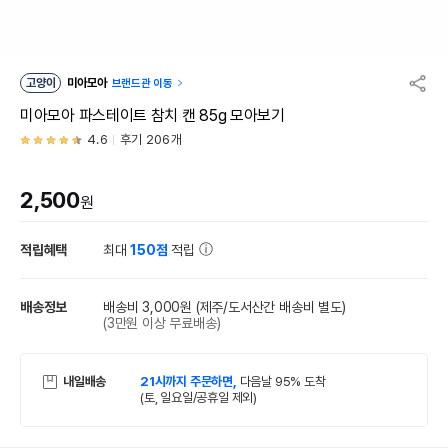
고양이
미아모아
브랜드관 이동
미아모아 파스테이트 참치 캔 85g 모아보기
4.6
후기 206개
2,500
원
적립혜택
최대
150점
적립
배송정보
배송비 3,000원
(제주/도서산간 배송비 별도)
(3만원 이상 무료배송)
내일배송
21시까지 주문하면,
다음날 95% 도착
(토, 일요일/공휴일 제외)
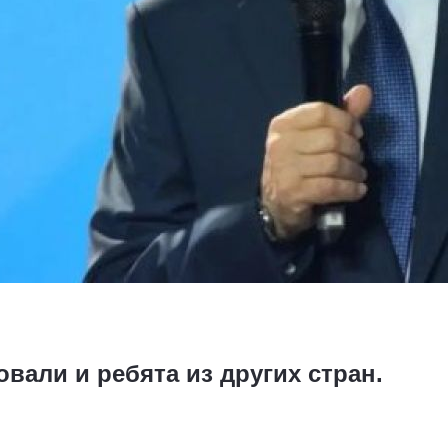
вали и ребята из других стран.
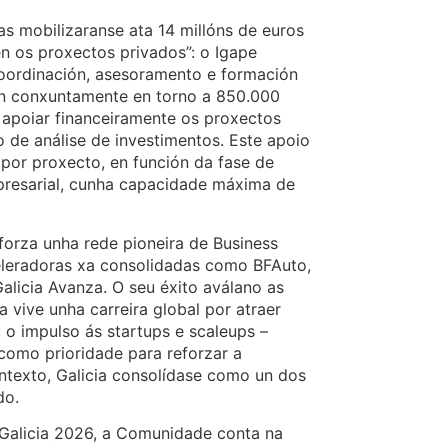
s mobilizaranse ata 14 millóns de euros
en os proxectos privados”: o Igape
coordinación, asesoramento e formación
án conxuntamente en torno a 850.000
 apoiar financeiramente os proxectos
de análise de investimentos. Este apoio
por proxecto, en función da fase de
presarial, cunha capacidade máxima de
eforza unha rede pioneira de Business
eleradoras xa consolidadas como BFAuto,
alicia Avanza. O seu éxito aválano as
vive unha carreira global por atraer
 o impulso ás startups e scaleups –
 como prioridade para reforzar a
ntexto, Galicia consolídase como un dos
do.
Galicia 2026, a Comunidade conta na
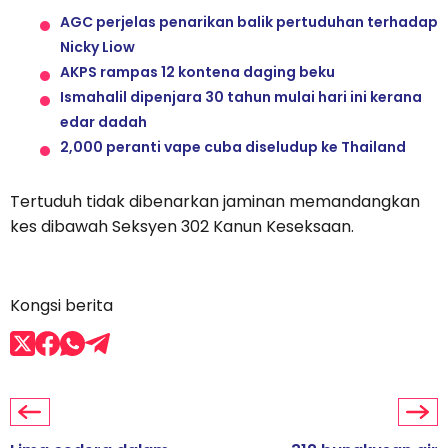
AGC perjelas penarikan balik pertuduhan terhadap
Nicky Liow
AKPS rampas 12 kontena daging beku
Ismahalil dipenjara 30 tahun mulai hari ini kerana
edar dadah
2,000 peranti vape cuba diseludup ke Thailand
Tertuduh tidak dibenarkan jaminan memandangkan
kes dibawah Seksyen 302 Kanun Keseksaan.
Kongsi berita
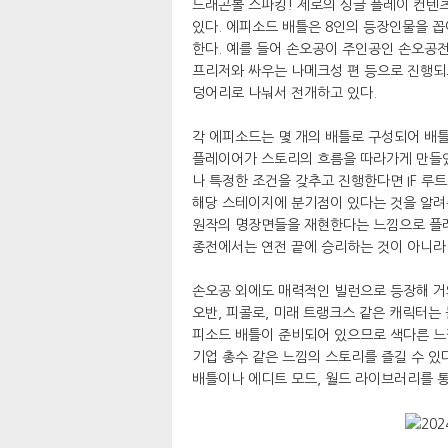
드래곤볼 스파킹! 제로의 싱글 플레이 컨텐
있다. 에피소드 배틀은 8인의 등장인물을 꼽
한다. 예를 들어 손오공이 주인공인 손오공
프리저와 싸우는 나메크성 편 등으로 진행되
덩어리로 나눠서 전개하고 있다.
각 에피소드는 몇 개의 배틀로 구성되어 배틀
플레이어가 스토리의 흐름을 따라가게 만들었
나 특정한 조건을 갖추고 진행한다면 IF 루
해당 스테이지에 분기점이 있다는 것을 알려
원작의 명장면들을 재현한다는 느낌으로 플레
종전에서는 연전 끝에 승리하는 것이 아니라 
손오공 외에도 매력적인 빌런으로 등장해 거
오반, 피콜로, 미래 트랭크스 같은 캐릭터는
피소드 배틀이 준비되어 있으므로 색다른 느낌
기업 총수 같은 느낌의 스토리를 즐길 수 있
배틀이나 에디트 모드, 월드 라이브러리를 통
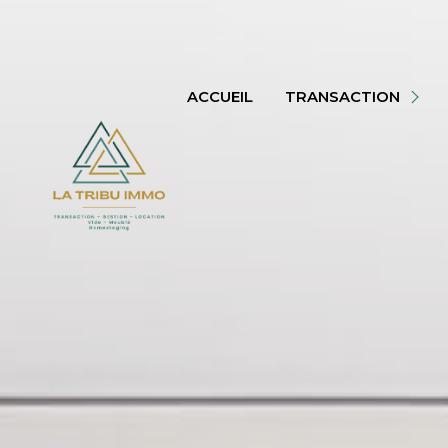
MAISON
APPARTEMENT
TERRAINS
ACCUEIL
TRANSACTION
AUTRES
VOIR TOUS
BIENS VENDUS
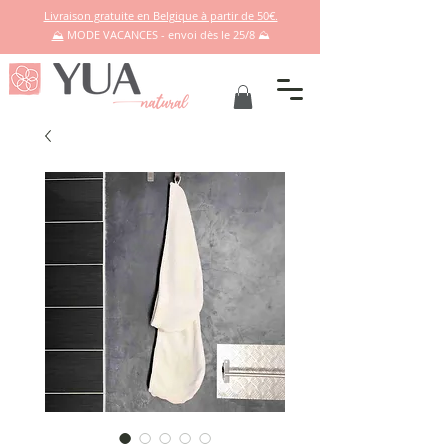
Livraison gratuite en Belgique à partir de 50€.
⛰️
MODE VACANCES - envoi dès le 25/8 ⛰️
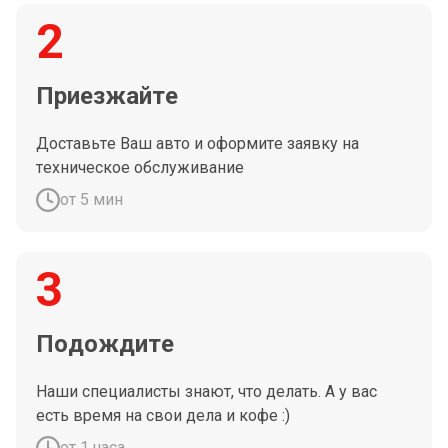
2
Приезжайте
Доставьте Ваш авто и оформите заявку на
техническое обслуживание
от 5 мин
3
Подождите
Наши специалисты знают, что делать. А у вас
есть время на свои дела и кофе :)
от 1 часа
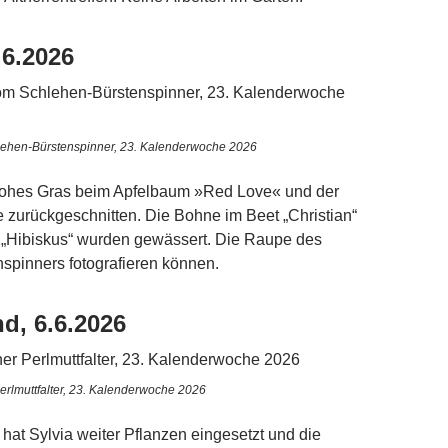
.6.2026
ehen-Bürstenspinner, 23. Kalenderwoche 2026
 hohes Gras beim Apfelbaum »Red Love« und der
 zurückgeschnitten. Die Bohne im Beet „Christian“
 „Hibiskus“ wurden gewässert. Die Raupe des
spinners fotografieren können.
d, 6.6.2026
Perlmuttfalter, 23. Kalenderwoche 2026
t Sylvia weiter Pflanzen eingesetzt und die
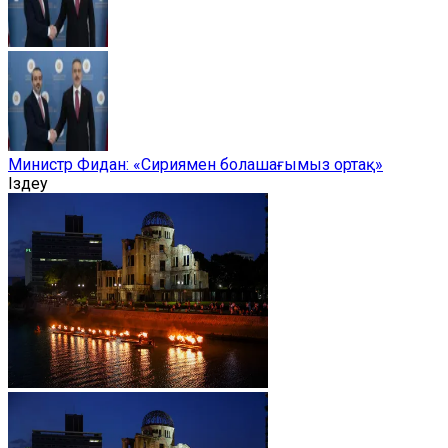
Министр Фидан: «Сириямен болашағымыз ортақ»
Іздеу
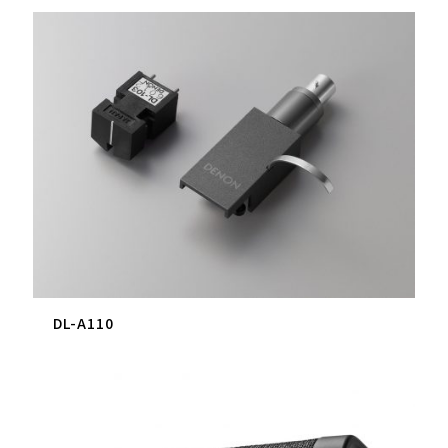
DL-A110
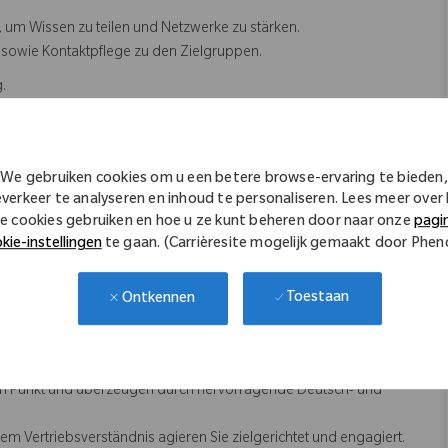
 um Wissen zu teilen und Netzwerke zu stärken.
 sowie Kontaktpflege zu den Zielgruppen.
.
sen sowie Teilnahme an Kongressen und Klinikveranstaltungen.
We gebruiken cookies om u een betere browse-ervaring te bieden,
ildung, alternativ ein Hochschulabschluss (z. B. in
everkeer te analyseren en inhoud te personaliseren. Lees meer over
e cookies gebruiken en hoe u ze kunt beheren door naar onze
pagi
ichbaren Fachgebiet).
kie-instellingen
te gaan. (Carrièresite mogelijk gemaakt door Phe
gsweise in der Orthopädie (Knie- und Hüftendoprothetik) oder
Toestaan
Ontkennen
 Verhandlungsgeschick.
DRGs) oder Erfahrung im Klinikgeschäft.
 in der Orthopädie wünschenswert.
n Punkt und überzeugen durch hervorragende Deutsch- und
 Vertriebsverständnis agieren Sie zielgerichtet und engagiert.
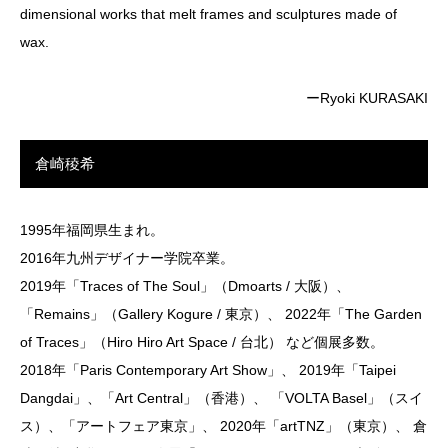
dimensional works that melt frames and sculptures made of
wax.
ーRyoki KURASAKI
倉崎稜希
1995年福岡県生まれ。
2016年九州デザイナー学院卒業。
2019年「Traces of The Soul」（Dmoarts / 大阪）、
「Remains」（Gallery Kogure / 東京）、 2022年「The Garden
of Traces」（Hiro Hiro Art Space / 台北） など個展多数。
2018年「Paris Contemporary Art Show」、 2019年「Taipei
Dangdai」、「Art Central」（香港）、 「VOLTA Basel」（スイ
ス）、「アートフェア東京」、 2020年「artTNZ」（東京）、 倉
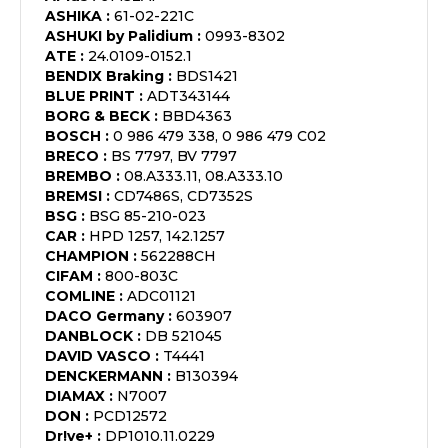
ASHIKA
:
61-02-221C
ASHUKI by Palidium
:
0993-8302
ATE
:
24.0109-0152.1
BENDIX Braking
:
BDS1421
BLUE PRINT
:
ADT343144
BORG & BECK
:
BBD4363
BOSCH
:
0 986 479 338, 0 986 479 C02
BRECO
:
BS 7797, BV 7797
BREMBO
:
08.A333.11, 08.A333.10
BREMSI
:
CD7486S, CD7352S
BSG
:
BSG 85-210-023
CAR
:
HPD 1257, 142.1257
CHAMPION
:
562288CH
CIFAM
:
800-803C
COMLINE
:
ADC01121
DACO Germany
:
603907
DANBLOCK
:
DB 521045
DAVID VASCO
:
T4441
DENCKERMANN
:
B130394
DIAMAX
:
N7007
DON
:
PCD12572
Dr!ve+
:
DP1010.11.0229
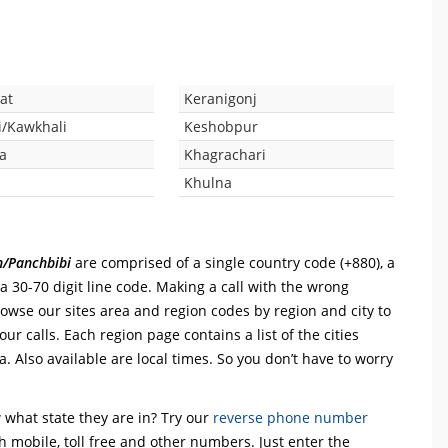
at
Keranigonj
i/Kawkhali
Keshobpur
a
Khagrachari
Khulna
h/Panchbibi
are comprised of a single country code (+880), a
 a 30-70 digit line code. Making a call with the wrong
rowse our sites area and region codes by region and city to
ur calls. Each region page contains a list of the cities
. Also available are local times. So you don’t have to worry
what state they are in? Try our
reverse phone number
th mobile, toll free and other numbers. Just enter the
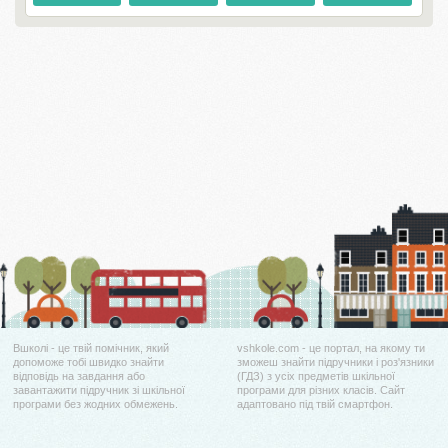
Вшколі - це твій помічник, який
vshkole.com - це портал, на якому ти
допоможе тобі швидко знайти
зможеш знайти підручники і роз'язники
відповідь на завдання або
(ГДЗ) з усіх предметів шкільної
завантажити підручник зі шкільної
програми для різних класів. Сайт
програми без жодних обмежень.
адаптовано під твій смартфон.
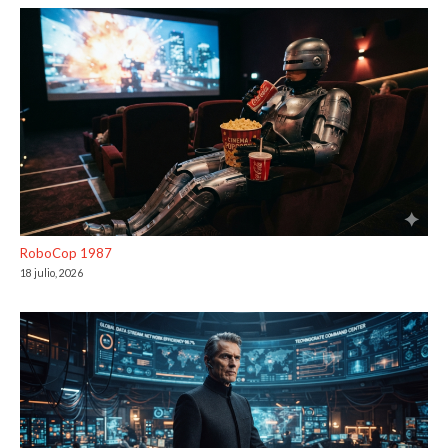
RoboCop 1987
18 julio, 2026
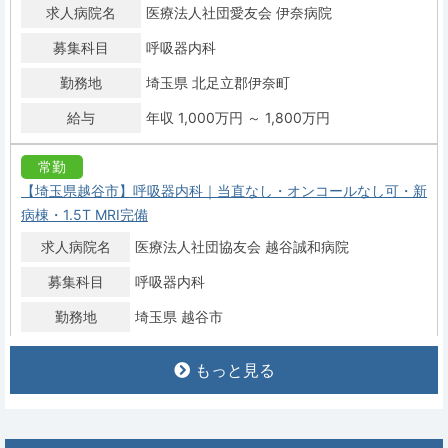
求人病院名
医療法人社団愛友会 伊奈病院
募集科目
呼吸器内科
勤務地
埼玉県 北足立郡伊奈町
給与
年収 1,000万円 ～ 1,800万円
常勤
【埼玉県越谷市】呼吸器内科｜当直なし・オンコールなし可・新
病棟・1.5T MRI完備
求人病院名
医療法人社団協友会 越谷誠和病院
募集科目
呼吸器内科
勤務地
埼玉県 越谷市
給与
年収 1,000万円 ～ 1,800万円
もっと見る
常勤
【埼玉県三郷市】呼吸器内科｜呼吸療法専門医研修施設・年間休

▶ [HOW TO COMPLETE THIS TASK]:
Return nothing but the lines running from the start of the data to the line with "alicia Avanza. O seu éxito aválano as", please, both ends included and no pictures.

▶ [ANSWER SECTION]:
고양이
미아모아
브랜드관 이동
미아모아 파스테이트 참치 캔 85g 모아보기
4.6
후기 206개
2,500
원
적립혜택
최대
150점
적립
배송정보
배송비 3,000원
(제주/도서산간 배송비 별도)
(3만원 이상 무료배송)
내일배송
21시까지 주문하면,
다음날 95% 도착
(토, 일요일/공휴일 제외)
вали и ребята из других стран.
s mobilizaranse ata 14 millóns de euros
en os proxectos privados”: o Igape
coordinación, asesoramento e formación
án conxuntamente en torno a 850.000
 apoiar financeiramente os proxectos
de análise de investimentos. Este apoio
por proxecto, en función da fase de
presarial, cunha capacidade máxima de
eforza unha rede pioneira de Business
eleradoras xa consolidadas como BFAuto,
alicia Avanza. O seu éxito aválano as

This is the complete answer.